Brandy Vencel first heard about Charlotte Mason when her children were tiny (and some as yet unborn). It was a divine appointment. Charlotte Mason’s philosophy sung to her soul; it was everything she didn’t know she wanted to know. Brandy was given a six-volume set of Charlotte Mason’s works for her 27th birthday. Those books are now falling apart at the seams from years of reading them over and over again.
These days, Brandy is a Christian wife and mom to four children ages 9–15. She believes in the Charlotte Mason method even more than before, now that she’s taught this way for over a decade. Her passionate interest in educational philosophy is evident wherever you find her:
Brandy is the creator of the study guide Start Here: A Journey Through Charlotte Mason’s 20 Principles.

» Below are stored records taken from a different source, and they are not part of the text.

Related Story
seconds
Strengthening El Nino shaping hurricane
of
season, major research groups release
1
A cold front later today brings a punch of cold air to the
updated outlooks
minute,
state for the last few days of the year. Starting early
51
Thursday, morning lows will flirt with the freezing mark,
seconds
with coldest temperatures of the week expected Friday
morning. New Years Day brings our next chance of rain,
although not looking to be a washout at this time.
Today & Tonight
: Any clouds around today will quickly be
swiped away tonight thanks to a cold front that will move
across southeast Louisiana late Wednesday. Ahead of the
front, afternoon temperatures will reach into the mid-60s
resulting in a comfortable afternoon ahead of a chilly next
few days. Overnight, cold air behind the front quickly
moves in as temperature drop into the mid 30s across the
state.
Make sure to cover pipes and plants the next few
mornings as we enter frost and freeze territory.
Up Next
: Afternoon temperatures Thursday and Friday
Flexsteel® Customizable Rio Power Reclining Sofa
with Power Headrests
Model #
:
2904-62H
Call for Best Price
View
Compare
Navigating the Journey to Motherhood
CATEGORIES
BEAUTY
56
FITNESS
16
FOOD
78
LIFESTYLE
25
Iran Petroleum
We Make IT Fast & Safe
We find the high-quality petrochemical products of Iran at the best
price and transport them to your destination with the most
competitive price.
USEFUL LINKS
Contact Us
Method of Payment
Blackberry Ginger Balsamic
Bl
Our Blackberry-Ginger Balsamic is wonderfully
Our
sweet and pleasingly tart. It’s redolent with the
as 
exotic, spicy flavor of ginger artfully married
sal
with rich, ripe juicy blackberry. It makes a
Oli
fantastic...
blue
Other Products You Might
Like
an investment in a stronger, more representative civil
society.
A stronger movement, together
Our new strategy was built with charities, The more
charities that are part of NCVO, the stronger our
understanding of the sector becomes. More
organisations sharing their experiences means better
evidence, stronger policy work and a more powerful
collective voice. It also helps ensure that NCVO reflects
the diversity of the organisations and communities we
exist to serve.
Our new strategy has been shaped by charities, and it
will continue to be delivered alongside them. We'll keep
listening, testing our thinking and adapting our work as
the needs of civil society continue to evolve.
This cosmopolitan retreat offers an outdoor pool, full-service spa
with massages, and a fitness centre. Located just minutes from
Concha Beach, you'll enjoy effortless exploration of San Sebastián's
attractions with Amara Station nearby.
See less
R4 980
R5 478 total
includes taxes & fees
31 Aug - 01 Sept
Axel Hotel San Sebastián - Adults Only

As homeschool moms, we don’t always think of ourselves as leaders, and yet here we are with numerous young people looking to us for their education. In this session, we learn something seemingly magical: a non-confrontational, simple approach to leading our children with wisdom.
Some of the most-asked questions from mothers living the classical and Charlotte Mason philosophy are these:
- “What books should I read?”
- “And what order should I read them in?”
In this panel, you get to ask the Scholé Sisters about your reading, and they will introduce you to their favorite titles and even list them in order of difficulty!
When Charlotte Mason distilled her immense educational philosophy into a concise form (“20 Principles”), she was forced to highlight only the essentials. In this session, we will discover the internal logic of the 20 principles and how they fit together as a comprehensive whole, how they serve to balance one another, and how so many of our educational mistakes result from focusing on some of the principles while neglecting others.
Charlotte Mason encouraged her teachers to ponder a certain Spanish fresco every Sunday afternoon. She believed the characters in this grand painting could impart much wisdom in regard to education, and she wanted all parents to experience this “Great Recognition.” Join us for an intimate look at the fresco, and have your own great recognition of divine knowledge and virtue!
Charlotte Mason said that at the end of a child’s education, it doesn’t matter how much a youth knows but rather how much he cares, and how many orders of things he cares about. This was a revolutionary idea for her time! In this session, we will discuss the two aspects of love in education, why care is a good test of an education’s success or failure, what we expect students to care about, and what we can do to help develop our students’ affinities.